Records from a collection

--*--

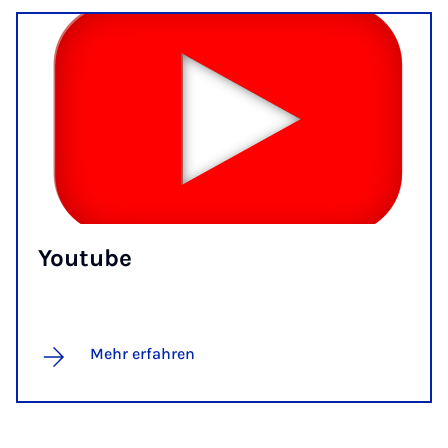
You­tube
Mehr erfahren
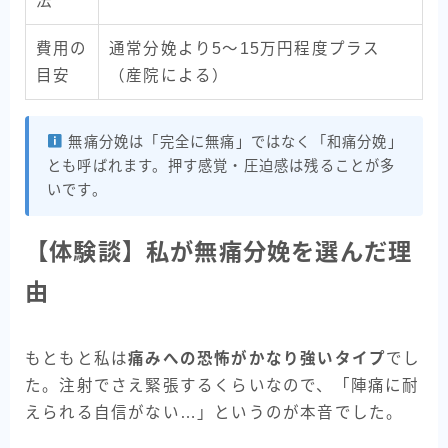
法
費用の
通常分娩より5〜15万円程度プラス
目安
（産院による）
無痛分娩は「完全に無痛」ではなく「和痛分娩」
とも呼ばれます。押す感覚・圧迫感は残ることが多
いです。
【体験談】私が無痛分娩を選んだ理
由
もともと私は
痛みへの恐怖がかなり強いタイプ
でし
た。注射でさえ緊張するくらいなので、「陣痛に耐
えられる自信がない…」というのが本音でした。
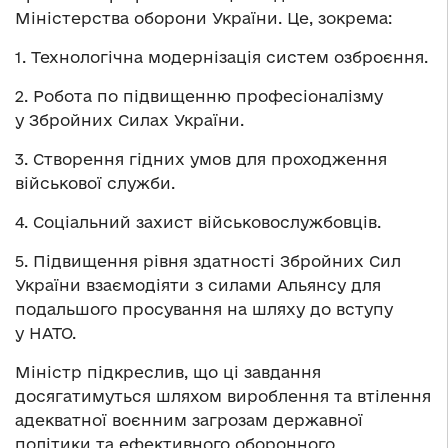
Міністерства оборони України. Це, зокрема:
1. Технологічна модернізація систем озброєння.
2. Робота по підвищенню професіоналізму
у Збройних Силах України.
3. Створення гідних умов для проходження
військової служби.
4. Соціальний захист військовослужбовців.
5. Підвищення рівня здатності Збройних Сил
України взаємодіяти з силами Альянсу для
подальшого просування на шляху до вступу
у НАТО.
Міністр підкреслив, що ці завдання
досягатимуться шляхом вироблення та втілення
адекватної воєнним загрозам державної
політики та ефективного оборонного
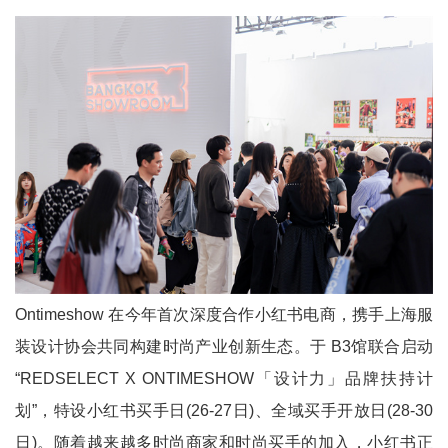
Ontimeshow 在今年首次深度合作小红书电商，携手上海服
装设计协会共同构建时尚产业创新生态。于 B3馆联合启动
“REDSELECT X ONTIMESHOW「设计力」品牌扶持计
划”，特设小红书买手日(26-27日)、全域买手开放日(28-30
日)。随着越来越多时尚商家和时尚买手的加入，小红书正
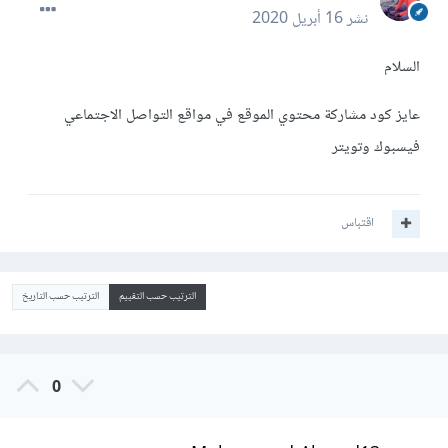
نشر
16 أبريل 2020
السلام
عايز كود مشاركة محتوي الموقع في مواقع التواصل الاجتماعي
فيسبوك وتويتر
اقتباس
الترتيب حسب التقييم
الترتيب حسب التاريخ
0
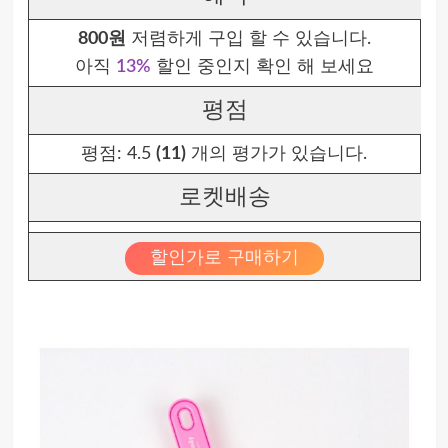
800원
저렴하게 구입 할 수 있습니다.
아직
13%
할인 중인지 확인 해 보세요
평점
평점:
4.5
(11)
개의 평가가 있습니다.
로켓배송
할인가로 구매하기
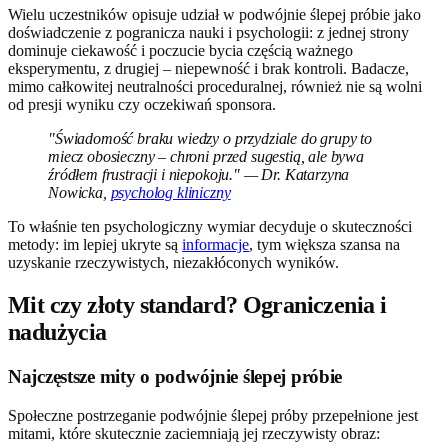
Wielu uczestników opisuje udział w podwójnie ślepej próbie jako
doświadczenie z pogranicza nauki i psychologii: z jednej strony
dominuje ciekawość i poczucie bycia częścią ważnego
eksperymentu, z drugiej – niepewność i brak kontroli. Badacze,
mimo całkowitej neutralności proceduralnej, również nie są wolni
od presji wyniku czy oczekiwań sponsora.
"Świadomość braku wiedzy o przydziale do grupy to
miecz obosieczny – chroni przed sugestią, ale bywa
źródłem frustracji i niepokoju." — Dr. Katarzyna
Nowicka,
psycholog kliniczny
To właśnie ten psychologiczny wymiar decyduje o skuteczności
metody: im lepiej ukryte są
informacje
, tym większa szansa na
uzyskanie rzeczywistych, niezakłóconych wyników.
Mit czy złoty standard? Ograniczenia i
nadużycia
Najczęstsze mity o podwójnie ślepej próbie
Społeczne postrzeganie podwójnie ślepej próby przepełnione jest
mitami, które skutecznie zaciemniają jej rzeczywisty obraz:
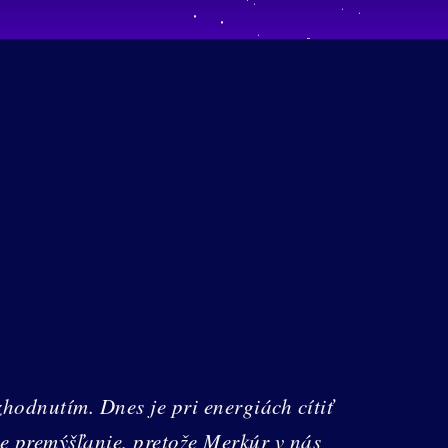
hodnutím. Dnes je pri energiách cítiť
 premýšľanie, pretože Merkúr v nás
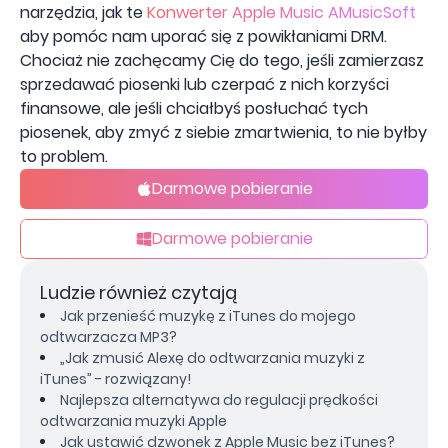
narzędzia, jak te
Konwerter Apple Music AMusicSoft
aby pomóc nam uporać się z powikłaniami DRM.
Chociaż nie zachęcamy Cię do tego, jeśli zamierzasz
sprzedawać piosenki lub czerpać z nich korzyści
finansowe, ale jeśli chciałbyś posłuchać tych
piosenek, aby zmyć z siebie zmartwienia, to nie byłby
to problem.
Darmowe pobieranie
Darmowe pobieranie
Ludzie również czytają
Jak przenieść muzykę z iTunes do mojego
odtwarzacza MP3?
„Jak zmusić Alexę do odtwarzania muzyki z
iTunes” - rozwiązany!
Najlepsza alternatywa do regulacji prędkości
odtwarzania muzyki Apple
Jak ustawić dzwonek z Apple Music bez iTunes?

--*--

- [Exercise requirements] Retype every entry exactly, but keep the pictures out of your copy.

- [Exercise output]
You­tube
Mehr erfahren
法
費用の
通常分娩より5〜15万円程度プラス
目安
（産院による）
無痛分娩は「完全に無痛」ではなく「和痛分娩」
とも呼ばれます。押す感覚・圧迫感は残ることが多
いです。
【体験談】私が無痛分娩を選んだ理
由
もともと私は
痛みへの恐怖がかなり強いタイプ
でし
た。注射でさえ緊張するくらいなので、「陣痛に耐
えられる自信がない…」というのが本音でした。
Міністерства оборони України. Це, зокрема:
1. Технологічна модернізація систем озброєння.
2. Робота по підвищенню професіоналізму
у Збройних Силах України.
3. Створення гідних умов для проходження
військової служби.
4. Соціальний захист військовослужбовців.
5. Підвищення рівня здатності Збройних Сил
України взаємодіяти з силами Альянсу для
подальшого просування на шляху до вступу
у НАТО.
Міністр підкреслив, що ці завдання
досягатимуться шляхом вироблення та втілення
адекватної воєнним загрозам державної
політики та ефективного оборонного
Ontimeshow 在今年首次深度合作小红书电商，携手上海服
装设计协会共同构建时尚产业创新生态。于 B3馆联合启动
“REDSELECT X ONTIMESHOW「设计力」品牌扶持计
划”，特设小红书买手日(26-27日)、全域买手开放日(28-30
日)。随着越来越多时尚商家和时尚买手的加入，小红书正
نشر
16 أبريل 2020
السلام
عايز كود مشاركة محتوي الموقع في مواقع التواصل الاجتماعي
فيسبوك وتويتر
اقتباس
الترتيب حسب التقييم
الترتيب حسب التاريخ
0
800원
저렴하게 구입 할 수 있습니다.
아직
13%
할인 중인지 확인 해 보세요
평점
평점:
4.5
(11)
개의 평가가 있습니다.
로켓배송
할인가로 구매하기
Wielu uczestników opisuje udział w podwójnie ślepej próbie jako
doświadczenie z pogranicza nauki i psychologii: z jednej strony
dominuje ciekawość i poczucie bycia częścią ważnego
eksperymentu, z drugiej – niepewność i brak kontroli. Badacze,
mimo całkowitej neutralności proceduralnej, również nie są wolni
od presji wyniku czy oczekiwań sponsora.
"Świadomość braku wiedzy o przydziale do grupy to
miecz obosieczny – chroni przed sugestią, ale bywa
źródłem frustracji i niepokoju." — Dr. Katarzyna
Nowicka,
psycholog kliniczny
To właśnie ten psychologiczny wymiar decyduje o skuteczności
metody: im lepiej ukryte są
informacje
, tym większa szansa na
uzyskanie rzeczywistych, niezakłóconych wyników.
Mit czy złoty standard? Ograniczenia i
nadużycia
Najczęstsze mity o podwójnie ślepej próbie
Społeczne postrzeganie podwójnie ślepej próby przepełnione jest
mitami, które skutecznie zaciemniają jej rzeczywisty obraz:
hodnutím. Dnes je pri energiách cítiť
 premýšľanie, pretože Merkúr v nás
narzędzia, jak te
Konwerter Apple Music AMusicSoft
aby pomóc nam uporać się z powikłaniami DRM.
Chociaż nie zachęcamy Cię do tego, jeśli zamierzasz
sprzedawać piosenki lub czerpać z nich korzyści
finansowe, ale jeśli chciałbyś posłuchać tych
piosenek, aby zmyć z siebie zmartwienia, to nie byłby
to problem.
Darmowe pobieranie
Darmowe pobieranie
Ludzie również czytają
Jak przenieść muzykę z iTunes do mojego
odtwarzacza MP3?
„Jak zmusić Alexę do odtwarzania muzyki z
iTunes” - rozwiązany!
Najlepsza alternatywa do regulacji prędkości
odtwarzania muzyki Apple
Jak ustawić dzwonek z Apple Music bez iTunes?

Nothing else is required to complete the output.